Detto questo, uscì a grandi falcate dalla tenda rossa in cui alloggiava la sorella della sua peggior nemica.

Anna aspettò il tramonto prima di affidare il bambino ad una balia, aggiustarsi il cappuccio scuro a coprirle il viso ed incamminarsi verso la tenda candida che conteneva sua sorella.

Non c’era nessuno in giro. Le poche famiglie rimaste erano racchiuse nelle loro tende, intenti ad assaporare gli ultimi bagliori del giorno insieme. Anna poteva sentire il rumore dei suoi stivaletti contro le numerose pozzanghere fangose.

Quando arrivò all’entrata della tenda fu tentata di bussare, ma le sembrò così assurdo che per poco non scoppiò a ridere. Aprì il lembo ed in un attimo fu dentro.

 

Elsa era seduta nel letto. Aveva lo sguardo chino verso il moncherino, intenta a cambiarsi la fasciatura. Anna ebbe la sfortuna di vederlo.

Il braccio, invece di finire nel polso, si spezzava di netto in un lembo di carne violacea tagliata a fil di spada. Dal moncherino stillavano piano alcune gocce di sangue vermiglio, che la regina si affettava ad asciugare con il lembo di uno straccio lurido.

-Più che prevenire, penso che stai favorendo l’infezione.

Elsa scosse le spalle. Le era sembrata una voce così innaturale, conosciuta, impossibile… Anna.

Si girò a fissare una figura incappucciata e piuttosto esile, cosa che la identificava come una donna. Sorrise caldamente.

-Anna, pensavamo tutti che fossi morta in battaglia. Dov’eri finita?

La figura si tolse il cappuccio, rivelando due trecce biondo fragola e occhi infuocati. Non si avvicinò alla sorella né fece qualsiasi tipo di riverenza.

-Hai riconosciuto Ray? –disse freddamente. La regina sembrò non capire.

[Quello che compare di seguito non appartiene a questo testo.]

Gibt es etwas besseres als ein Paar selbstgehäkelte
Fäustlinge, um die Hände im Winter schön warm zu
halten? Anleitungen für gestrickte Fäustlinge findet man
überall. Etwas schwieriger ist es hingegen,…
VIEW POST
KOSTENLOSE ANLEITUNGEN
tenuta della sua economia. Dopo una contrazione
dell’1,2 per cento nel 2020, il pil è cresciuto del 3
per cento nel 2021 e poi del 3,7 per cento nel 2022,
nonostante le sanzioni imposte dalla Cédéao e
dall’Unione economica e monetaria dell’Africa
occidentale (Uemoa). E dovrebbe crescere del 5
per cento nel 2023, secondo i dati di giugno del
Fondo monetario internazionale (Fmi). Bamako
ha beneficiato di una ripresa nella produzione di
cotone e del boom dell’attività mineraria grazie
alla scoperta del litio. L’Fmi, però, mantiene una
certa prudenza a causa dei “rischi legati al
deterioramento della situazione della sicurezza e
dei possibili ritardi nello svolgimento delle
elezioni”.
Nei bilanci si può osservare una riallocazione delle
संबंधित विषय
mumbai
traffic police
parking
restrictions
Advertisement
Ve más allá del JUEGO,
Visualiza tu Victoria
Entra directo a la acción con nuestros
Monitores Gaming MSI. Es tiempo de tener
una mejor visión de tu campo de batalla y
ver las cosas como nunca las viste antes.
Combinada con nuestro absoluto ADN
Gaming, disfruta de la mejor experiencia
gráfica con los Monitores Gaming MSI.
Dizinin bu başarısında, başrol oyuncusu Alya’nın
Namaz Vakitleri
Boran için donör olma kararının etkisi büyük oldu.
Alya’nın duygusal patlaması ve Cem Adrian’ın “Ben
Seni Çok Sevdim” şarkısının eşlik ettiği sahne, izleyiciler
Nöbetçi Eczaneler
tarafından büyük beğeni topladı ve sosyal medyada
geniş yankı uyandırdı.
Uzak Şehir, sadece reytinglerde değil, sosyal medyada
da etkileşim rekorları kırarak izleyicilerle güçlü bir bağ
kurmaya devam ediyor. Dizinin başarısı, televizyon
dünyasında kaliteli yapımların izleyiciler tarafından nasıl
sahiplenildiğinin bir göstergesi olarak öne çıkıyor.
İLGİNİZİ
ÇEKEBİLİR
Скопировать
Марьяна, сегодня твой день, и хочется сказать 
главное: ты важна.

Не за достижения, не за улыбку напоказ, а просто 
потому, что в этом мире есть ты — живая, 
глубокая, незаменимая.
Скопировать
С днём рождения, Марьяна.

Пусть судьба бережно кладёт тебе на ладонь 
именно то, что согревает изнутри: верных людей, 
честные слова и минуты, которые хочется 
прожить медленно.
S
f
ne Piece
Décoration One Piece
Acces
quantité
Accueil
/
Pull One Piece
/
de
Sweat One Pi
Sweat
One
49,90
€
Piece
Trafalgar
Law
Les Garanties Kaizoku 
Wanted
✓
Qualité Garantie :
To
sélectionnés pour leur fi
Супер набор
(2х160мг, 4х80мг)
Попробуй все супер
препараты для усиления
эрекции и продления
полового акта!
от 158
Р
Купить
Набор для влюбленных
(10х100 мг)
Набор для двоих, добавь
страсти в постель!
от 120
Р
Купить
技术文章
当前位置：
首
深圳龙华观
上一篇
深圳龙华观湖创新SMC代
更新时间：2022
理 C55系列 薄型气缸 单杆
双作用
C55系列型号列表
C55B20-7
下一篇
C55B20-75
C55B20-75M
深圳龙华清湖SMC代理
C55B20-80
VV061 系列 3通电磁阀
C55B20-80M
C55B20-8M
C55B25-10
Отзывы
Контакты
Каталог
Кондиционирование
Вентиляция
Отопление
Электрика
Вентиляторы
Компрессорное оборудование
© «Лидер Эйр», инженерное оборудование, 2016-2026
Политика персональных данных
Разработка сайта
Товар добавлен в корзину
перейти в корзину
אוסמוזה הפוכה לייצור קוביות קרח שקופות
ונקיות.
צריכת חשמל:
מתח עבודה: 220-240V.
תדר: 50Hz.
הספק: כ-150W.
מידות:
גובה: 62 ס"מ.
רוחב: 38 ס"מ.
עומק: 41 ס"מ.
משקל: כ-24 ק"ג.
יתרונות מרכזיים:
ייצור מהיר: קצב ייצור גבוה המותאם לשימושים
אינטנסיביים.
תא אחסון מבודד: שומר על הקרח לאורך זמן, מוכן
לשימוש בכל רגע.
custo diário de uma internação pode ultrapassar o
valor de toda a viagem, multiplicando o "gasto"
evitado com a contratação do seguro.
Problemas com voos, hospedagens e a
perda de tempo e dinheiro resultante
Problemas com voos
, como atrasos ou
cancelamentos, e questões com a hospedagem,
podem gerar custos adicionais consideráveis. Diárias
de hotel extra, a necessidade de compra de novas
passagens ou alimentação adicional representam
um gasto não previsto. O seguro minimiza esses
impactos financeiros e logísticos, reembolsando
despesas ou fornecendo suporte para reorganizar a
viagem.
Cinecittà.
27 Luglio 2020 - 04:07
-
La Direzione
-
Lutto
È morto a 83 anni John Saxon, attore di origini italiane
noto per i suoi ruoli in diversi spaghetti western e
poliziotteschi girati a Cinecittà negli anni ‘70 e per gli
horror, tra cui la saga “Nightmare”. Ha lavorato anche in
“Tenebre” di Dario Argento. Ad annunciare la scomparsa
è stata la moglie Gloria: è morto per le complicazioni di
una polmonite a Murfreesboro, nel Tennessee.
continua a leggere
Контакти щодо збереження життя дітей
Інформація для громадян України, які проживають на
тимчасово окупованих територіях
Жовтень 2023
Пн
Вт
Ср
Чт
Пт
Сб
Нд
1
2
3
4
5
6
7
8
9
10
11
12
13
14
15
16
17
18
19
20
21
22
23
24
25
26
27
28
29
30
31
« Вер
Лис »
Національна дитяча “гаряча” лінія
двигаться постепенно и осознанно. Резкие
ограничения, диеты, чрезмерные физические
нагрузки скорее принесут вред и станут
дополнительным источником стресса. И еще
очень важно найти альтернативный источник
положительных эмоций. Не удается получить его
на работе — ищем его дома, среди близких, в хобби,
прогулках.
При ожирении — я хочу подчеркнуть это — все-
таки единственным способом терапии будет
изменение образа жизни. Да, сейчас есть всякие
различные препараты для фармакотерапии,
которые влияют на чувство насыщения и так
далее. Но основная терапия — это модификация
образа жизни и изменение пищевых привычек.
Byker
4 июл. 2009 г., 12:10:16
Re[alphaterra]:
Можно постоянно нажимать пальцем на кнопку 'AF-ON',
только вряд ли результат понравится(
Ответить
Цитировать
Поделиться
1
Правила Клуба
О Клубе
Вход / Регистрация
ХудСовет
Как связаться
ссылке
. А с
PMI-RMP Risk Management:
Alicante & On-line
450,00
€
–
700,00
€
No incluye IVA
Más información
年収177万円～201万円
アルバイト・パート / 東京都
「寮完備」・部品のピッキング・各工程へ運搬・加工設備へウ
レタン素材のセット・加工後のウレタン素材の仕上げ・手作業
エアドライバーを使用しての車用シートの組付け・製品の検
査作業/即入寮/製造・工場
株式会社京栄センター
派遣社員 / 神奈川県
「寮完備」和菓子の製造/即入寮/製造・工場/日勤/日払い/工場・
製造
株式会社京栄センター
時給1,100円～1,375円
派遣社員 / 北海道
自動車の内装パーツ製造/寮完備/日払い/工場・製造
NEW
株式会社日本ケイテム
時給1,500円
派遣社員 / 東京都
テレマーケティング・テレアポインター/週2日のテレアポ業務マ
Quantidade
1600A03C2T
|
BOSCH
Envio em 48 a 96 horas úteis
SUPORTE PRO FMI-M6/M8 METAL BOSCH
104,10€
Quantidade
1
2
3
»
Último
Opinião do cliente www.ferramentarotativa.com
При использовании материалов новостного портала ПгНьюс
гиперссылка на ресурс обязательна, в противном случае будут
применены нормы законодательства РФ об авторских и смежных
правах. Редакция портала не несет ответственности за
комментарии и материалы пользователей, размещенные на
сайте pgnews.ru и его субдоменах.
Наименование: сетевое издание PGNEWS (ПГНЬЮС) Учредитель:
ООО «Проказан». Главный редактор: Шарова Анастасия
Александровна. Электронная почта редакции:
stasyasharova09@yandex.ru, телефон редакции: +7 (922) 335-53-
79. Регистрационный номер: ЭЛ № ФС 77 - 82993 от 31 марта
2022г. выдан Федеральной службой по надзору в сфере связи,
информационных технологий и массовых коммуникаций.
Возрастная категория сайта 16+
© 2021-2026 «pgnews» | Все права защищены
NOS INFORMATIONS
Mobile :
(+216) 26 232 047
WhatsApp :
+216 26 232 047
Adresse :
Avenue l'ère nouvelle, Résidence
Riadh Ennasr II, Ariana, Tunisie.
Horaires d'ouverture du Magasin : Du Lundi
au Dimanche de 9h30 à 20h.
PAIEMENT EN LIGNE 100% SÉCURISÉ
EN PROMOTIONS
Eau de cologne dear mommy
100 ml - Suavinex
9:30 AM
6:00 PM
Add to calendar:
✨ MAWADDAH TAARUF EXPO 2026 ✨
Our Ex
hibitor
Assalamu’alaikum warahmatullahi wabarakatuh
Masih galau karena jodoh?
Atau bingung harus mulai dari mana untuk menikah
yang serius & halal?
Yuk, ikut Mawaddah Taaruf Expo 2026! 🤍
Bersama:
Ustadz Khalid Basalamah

-Il bambino che hai abbandonato con il labbro leporino ed una paralisi a metà del viso. –le ricordò Anna.

-Io non ho nessun bambino.

La principessa avvertì un pugno allo stomaco. Che le parole del re fossero state vere?

-Elsa, non puoi far finta di niente. In quattro ti hanno vista mentre partorivi, e io ho visto in sogno il momento in cui l’hai abbandonato.

Elsa non ribatté. Sembrava sempre più confusa.

-Non l’hai nemmeno preso in braccia. Te ne rendi conto? Non l’hai nemmeno voluto toccare!

Anna era ormai sull’orlo della disperazione. Elsa la guardava come se l'avesse accusata del peggior reato (e non lo era abbandonare un bambino in fasce sul ciglio di una strada?) che avesse mai potuto commettere.

-Mi dispiace, Anna, ma io non ho mai avuto un bambino. -ripeté Elsa istupidita, la mano ed il moncone posati entrambi delicatamente nel grembo e lo sguardo basso. La principessa restò immobile davanti a lei.

Aveva gli occhi di fuoco.

-Se avessi detto si, mia cara regina, se solo lo avresti accettato... -sibilò trattenendo a stento la rabbia.

-Avresti riavuto una sorella.

Disse questo, buttò a terra il bicchiere di cristallo posato sul tavolino accanto al letto, lo stesso che dieci minuti prima aveva contenuto liquido drogato, e questo si frantumò.

Dopodiché di girò di scatto e uscì dalla tenda a grandi passi rabbiosi, lasciando dietro di sé i cocci dell'oggetto a terra ed il vento gelido che era entrato di nascosto quando aveva aperto il lembo di tenda.

Elsa rimase a fissare l'uscita per qualche secondo. L'espressione nei suoi occhi era vuota.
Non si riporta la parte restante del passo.